EXERCISE AIM —
Transcribe every record verbatim; no pictures.

Segment Start: DATA SHOWN

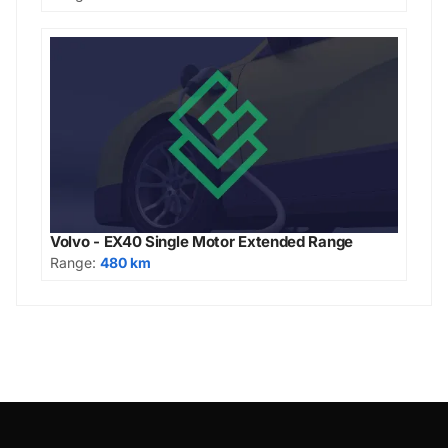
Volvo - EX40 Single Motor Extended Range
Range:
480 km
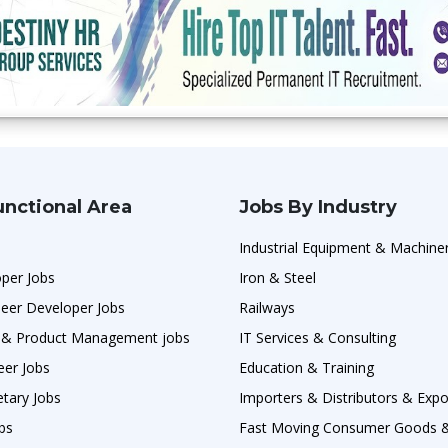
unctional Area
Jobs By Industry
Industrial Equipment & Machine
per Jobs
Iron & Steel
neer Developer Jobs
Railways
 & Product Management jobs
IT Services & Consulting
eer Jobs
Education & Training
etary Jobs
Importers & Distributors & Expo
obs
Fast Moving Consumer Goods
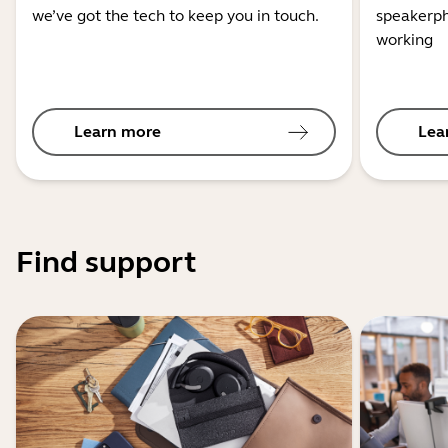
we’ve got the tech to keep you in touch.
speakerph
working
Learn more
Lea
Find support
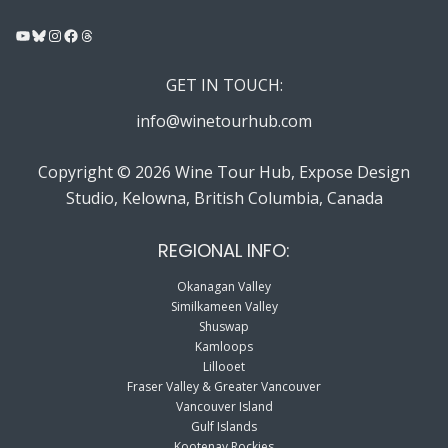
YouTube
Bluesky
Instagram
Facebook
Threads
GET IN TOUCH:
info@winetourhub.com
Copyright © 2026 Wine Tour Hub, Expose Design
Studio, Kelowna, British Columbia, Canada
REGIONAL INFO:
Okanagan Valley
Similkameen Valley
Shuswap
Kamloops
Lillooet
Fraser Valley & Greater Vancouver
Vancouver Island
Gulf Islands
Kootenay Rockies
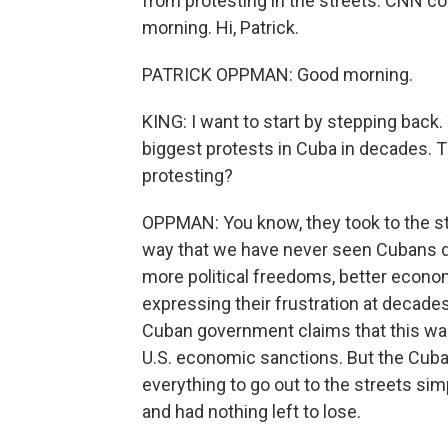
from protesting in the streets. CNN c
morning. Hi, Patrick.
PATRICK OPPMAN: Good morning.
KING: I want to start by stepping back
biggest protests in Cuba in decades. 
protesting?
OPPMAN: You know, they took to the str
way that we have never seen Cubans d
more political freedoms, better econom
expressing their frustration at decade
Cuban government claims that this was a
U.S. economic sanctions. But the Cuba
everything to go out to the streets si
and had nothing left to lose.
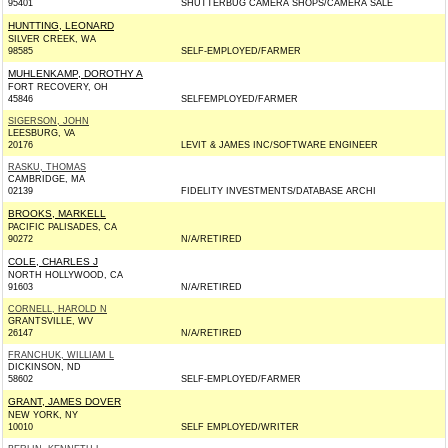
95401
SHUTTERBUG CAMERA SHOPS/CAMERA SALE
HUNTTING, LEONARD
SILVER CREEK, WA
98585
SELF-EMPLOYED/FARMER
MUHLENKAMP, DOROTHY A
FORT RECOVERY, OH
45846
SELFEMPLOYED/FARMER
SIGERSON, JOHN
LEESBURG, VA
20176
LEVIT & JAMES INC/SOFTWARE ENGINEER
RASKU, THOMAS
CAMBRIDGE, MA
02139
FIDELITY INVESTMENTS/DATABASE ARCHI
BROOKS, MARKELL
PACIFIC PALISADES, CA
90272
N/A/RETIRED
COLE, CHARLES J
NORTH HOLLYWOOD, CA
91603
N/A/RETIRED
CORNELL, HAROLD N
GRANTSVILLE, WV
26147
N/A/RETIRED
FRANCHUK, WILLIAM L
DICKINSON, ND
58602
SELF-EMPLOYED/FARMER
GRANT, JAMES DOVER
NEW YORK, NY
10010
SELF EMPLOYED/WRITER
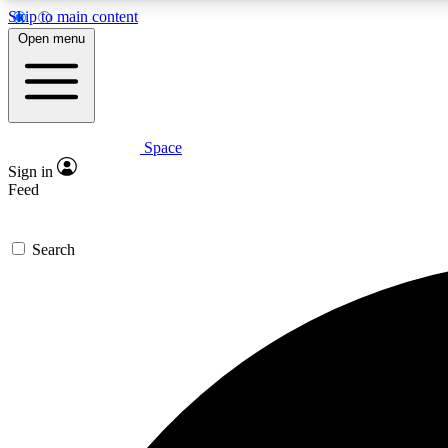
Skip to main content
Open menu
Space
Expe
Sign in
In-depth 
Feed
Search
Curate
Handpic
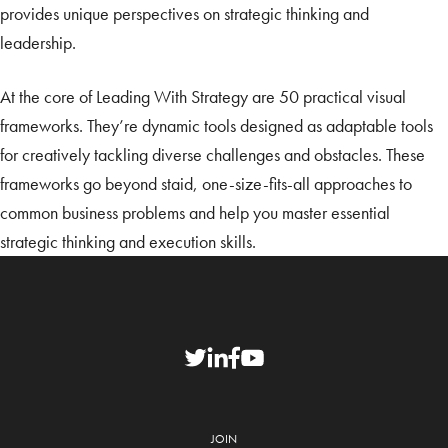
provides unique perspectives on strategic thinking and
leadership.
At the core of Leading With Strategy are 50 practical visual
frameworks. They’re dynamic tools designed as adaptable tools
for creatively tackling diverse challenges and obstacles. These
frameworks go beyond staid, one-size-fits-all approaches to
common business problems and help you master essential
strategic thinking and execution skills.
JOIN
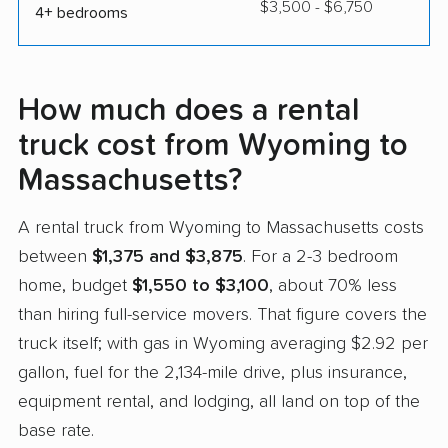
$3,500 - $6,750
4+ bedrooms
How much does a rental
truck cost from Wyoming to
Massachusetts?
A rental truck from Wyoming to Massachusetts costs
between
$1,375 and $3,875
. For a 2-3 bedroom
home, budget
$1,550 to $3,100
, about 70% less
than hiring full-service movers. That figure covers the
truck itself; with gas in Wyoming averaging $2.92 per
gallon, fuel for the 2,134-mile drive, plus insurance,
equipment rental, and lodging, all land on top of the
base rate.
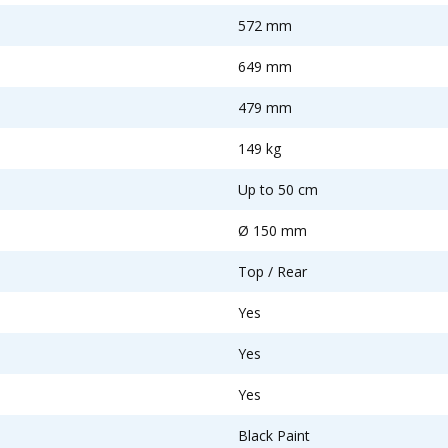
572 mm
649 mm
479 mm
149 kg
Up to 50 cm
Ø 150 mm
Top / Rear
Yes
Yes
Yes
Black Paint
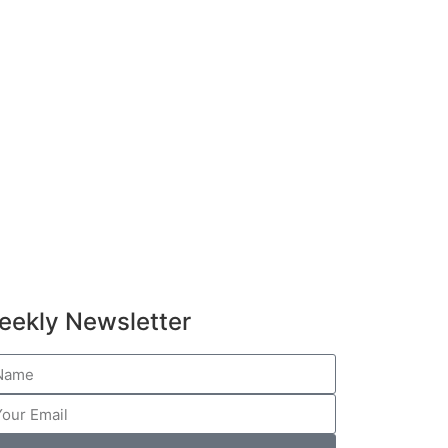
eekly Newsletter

Segment End: DATA SHOWN

SOLUTION TO THIS EXERCISE —
Volvo - EX40 Single Motor Extended Range
Range:
480 km
unctional Area
Jobs By Industry
Industrial Equipment & Machine
per Jobs
Iron & Steel
neer Developer Jobs
Railways
 & Product Management jobs
IT Services & Consulting
eer Jobs
Education & Training
etary Jobs
Importers & Distributors & Expo
obs
Fast Moving Consumer Goods
we’ve got the tech to keep you in touch.
speakerph
working
Learn more
Lea
Find support
YouTube
Bluesky
Instagram
Facebook
Threads
GET IN TOUCH:
info@winetourhub.com
Copyright © 2026 Wine Tour Hub, Expose Design
Studio, Kelowna, British Columbia, Canada
REGIONAL INFO:
Okanagan Valley
Similkameen Valley
Shuswap
Kamloops
Lillooet
Fraser Valley & Greater Vancouver
Vancouver Island
Gulf Islands
Kootenay Rockies
from protesting in the streets. CNN c
morning. Hi, Patrick.
PATRICK OPPMAN: Good morning.
KING: I want to start by stepping back
biggest protests in Cuba in decades. 
protesting?
OPPMAN: You know, they took to the str
way that we have never seen Cubans d
more political freedoms, better econom
expressing their frustration at decade
Cuban government claims that this was a
U.S. economic sanctions. But the Cuba
everything to go out to the streets si
and had nothing left to lose.
95401
SHUTTERBUG CAMERA SHOPS/CAMERA SALE
HUNTTING, LEONARD
SILVER CREEK, WA
98585
SELF-EMPLOYED/FARMER
MUHLENKAMP, DOROTHY A
FORT RECOVERY, OH
45846
SELFEMPLOYED/FARMER
SIGERSON, JOHN
LEESBURG, VA
20176
LEVIT & JAMES INC/SOFTWARE ENGINEER
RASKU, THOMAS
CAMBRIDGE, MA
02139
FIDELITY INVESTMENTS/DATABASE ARCHI
BROOKS, MARKELL
PACIFIC PALISADES, CA
90272
N/A/RETIRED
COLE, CHARLES J
NORTH HOLLYWOOD, CA
91603
N/A/RETIRED
CORNELL, HAROLD N
GRANTSVILLE, WV
26147
N/A/RETIRED
FRANCHUK, WILLIAM L
DICKINSON, ND
58602
SELF-EMPLOYED/FARMER
GRANT, JAMES DOVER
NEW YORK, NY
10010
SELF EMPLOYED/WRITER
Skip to main content
Open menu
Space
Expe
Sign in
In-depth 
Feed
Search
Curate
Handpic
provides unique perspectives on strategic thinking and
leadership.
At the core of Leading With Strategy are 50 practical visual
frameworks. They’re dynamic tools designed as adaptable tools
for creatively tackling diverse challenges and obstacles. These
frameworks go beyond staid, one-size-fits-all approaches to
common business problems and help you master essential
strategic thinking and execution skills.
JOIN
$3,500 - $6,750
4+ bedrooms
How much does a rental
truck cost from Wyoming to
Massachusetts?
A rental truck from Wyoming to Massachusetts costs
between
$1,375 and $3,875
. For a 2-3 bedroom
home, budget
$1,550 to $3,100
, about 70% less
than hiring full-service movers. That figure covers the
truck itself; with gas in Wyoming averaging $2.92 per
gallon, fuel for the 2,134-mile drive, plus insurance,
equipment rental, and lodging, all land on top of the
base rate.
572 mm
649 mm
479 mm
149 kg
Up to 50 cm
Ø 150 mm
Top / Rear
Yes
Yes
Yes
Black Paint
eekly Newsletter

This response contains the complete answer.